● Exercise aim
Whenever a line below includes "Extrema", add it to the tally, then give the total and nothing more.

[Collected data]
###
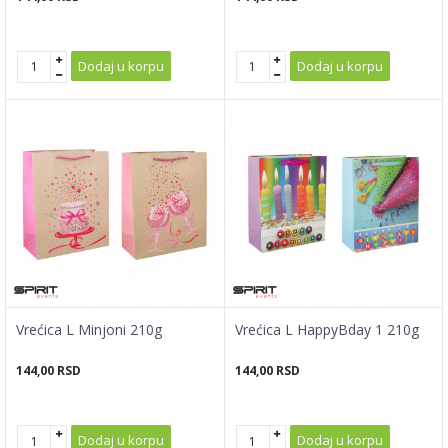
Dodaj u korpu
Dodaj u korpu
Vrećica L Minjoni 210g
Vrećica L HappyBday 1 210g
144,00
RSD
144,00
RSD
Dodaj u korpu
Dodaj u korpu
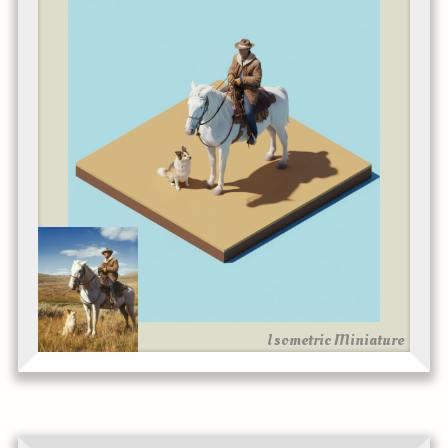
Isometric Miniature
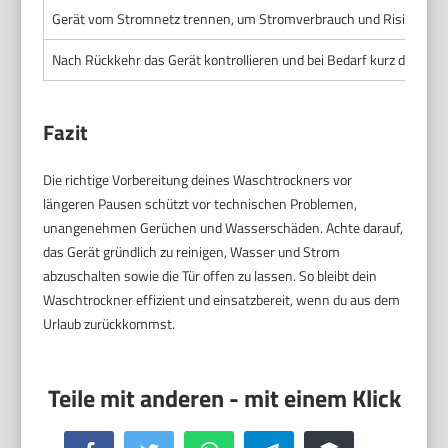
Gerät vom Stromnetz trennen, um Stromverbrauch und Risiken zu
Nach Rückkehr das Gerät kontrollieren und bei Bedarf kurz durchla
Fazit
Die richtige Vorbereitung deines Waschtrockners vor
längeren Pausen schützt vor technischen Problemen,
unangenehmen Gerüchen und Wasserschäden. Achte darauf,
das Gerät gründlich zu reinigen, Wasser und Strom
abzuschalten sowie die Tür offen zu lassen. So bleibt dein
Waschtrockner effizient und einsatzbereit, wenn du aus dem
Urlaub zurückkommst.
###
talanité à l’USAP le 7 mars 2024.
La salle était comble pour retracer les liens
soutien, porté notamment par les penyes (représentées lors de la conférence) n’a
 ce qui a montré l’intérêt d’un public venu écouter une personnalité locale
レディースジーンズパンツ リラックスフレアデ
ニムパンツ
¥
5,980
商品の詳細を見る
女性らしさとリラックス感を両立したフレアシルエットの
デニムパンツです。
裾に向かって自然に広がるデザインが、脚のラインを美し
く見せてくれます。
###
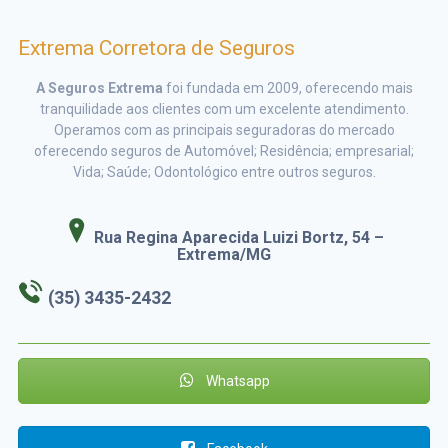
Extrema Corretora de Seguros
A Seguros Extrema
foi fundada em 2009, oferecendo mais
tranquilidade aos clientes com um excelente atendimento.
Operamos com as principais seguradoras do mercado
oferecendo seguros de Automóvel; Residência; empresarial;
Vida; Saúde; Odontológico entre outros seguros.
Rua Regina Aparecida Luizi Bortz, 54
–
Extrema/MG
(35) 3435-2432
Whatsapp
###
● Answer box
3